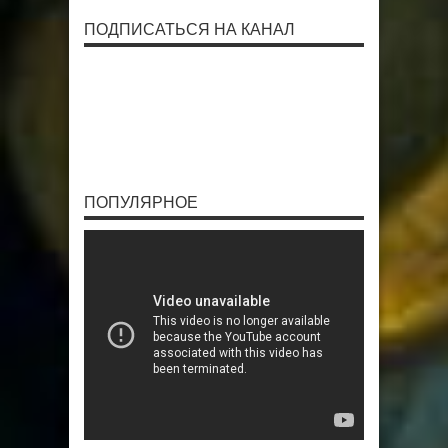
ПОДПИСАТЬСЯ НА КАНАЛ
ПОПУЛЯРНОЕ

····················

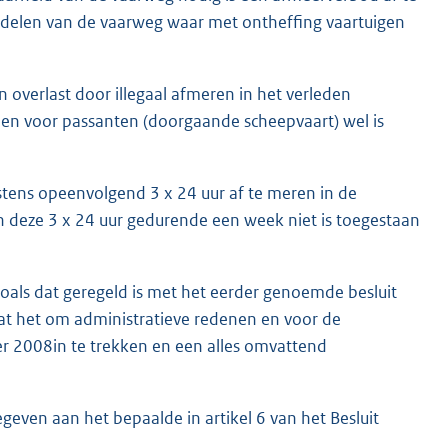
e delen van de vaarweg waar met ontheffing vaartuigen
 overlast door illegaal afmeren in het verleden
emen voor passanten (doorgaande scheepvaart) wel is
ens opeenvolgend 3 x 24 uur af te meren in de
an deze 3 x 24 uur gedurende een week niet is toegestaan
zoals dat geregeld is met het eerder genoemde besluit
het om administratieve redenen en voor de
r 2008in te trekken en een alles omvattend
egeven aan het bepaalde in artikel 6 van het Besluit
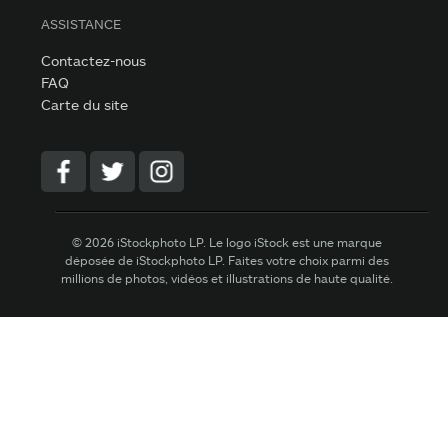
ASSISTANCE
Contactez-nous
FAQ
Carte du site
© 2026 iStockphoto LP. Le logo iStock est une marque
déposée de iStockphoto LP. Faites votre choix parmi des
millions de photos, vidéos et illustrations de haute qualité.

····················

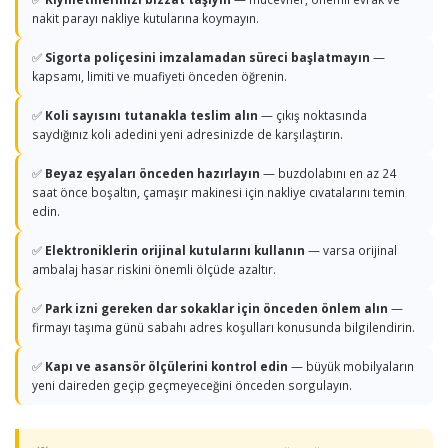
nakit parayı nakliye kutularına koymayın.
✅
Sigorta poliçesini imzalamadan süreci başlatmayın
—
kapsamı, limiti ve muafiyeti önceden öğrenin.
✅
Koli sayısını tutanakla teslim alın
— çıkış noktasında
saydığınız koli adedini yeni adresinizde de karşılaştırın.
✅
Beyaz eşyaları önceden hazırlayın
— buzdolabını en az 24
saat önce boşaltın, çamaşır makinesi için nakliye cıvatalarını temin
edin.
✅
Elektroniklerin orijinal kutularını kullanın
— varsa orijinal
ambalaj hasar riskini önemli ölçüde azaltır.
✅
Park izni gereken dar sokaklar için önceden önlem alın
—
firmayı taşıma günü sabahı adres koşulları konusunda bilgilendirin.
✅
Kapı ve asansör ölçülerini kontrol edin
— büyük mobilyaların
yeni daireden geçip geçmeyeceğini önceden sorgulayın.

····················

• [WHAT TO PRODUCE] From the records above, transcribe only the stretch from the line with "emen voor passanten" through the line with "millions de photos, vidéos", keeping both ends. Omit pictures.

• [PROBLEM SOLUTION]
emen voor passanten (doorgaande scheepvaart) wel is
ens opeenvolgend 3 x 24 uur af te meren in de
an deze 3 x 24 uur gedurende een week niet is toegestaan
zoals dat geregeld is met het eerder genoemde besluit
het om administratieve redenen en voor de
r 2008in te trekken en een alles omvattend
egeven aan het bepaalde in artikel 6 van het Besluit
ASSISTANCE
Contactez-nous
FAQ
Carte du site
© 2026 iStockphoto LP. Le logo iStock est une marque
déposée de iStockphoto LP. Faites votre choix parmi des
millions de photos, vidéos et illustrations de haute qualité.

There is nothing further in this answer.